* **What the task asks**
From the data below, tally each line that has "Meltdown" in it, then give that tally without comment.

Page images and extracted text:
== Segment start ==

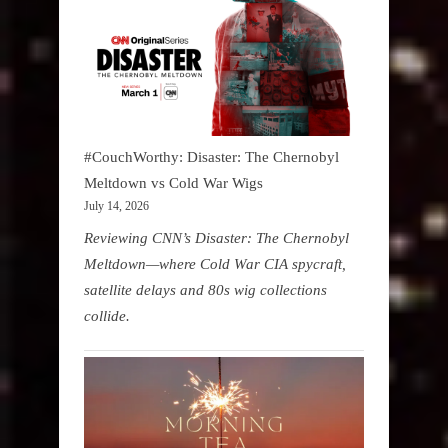
#CouchWorthy: Disaster: The Chernobyl
Meltdown vs Cold War Wigs
July 14, 2026
Reviewing CNN’s Disaster: The Chernobyl
Meltdown—where Cold War CIA spycraft,
satellite delays and 80s wig collections
collide.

== Segment end ==

* **Written solution**
2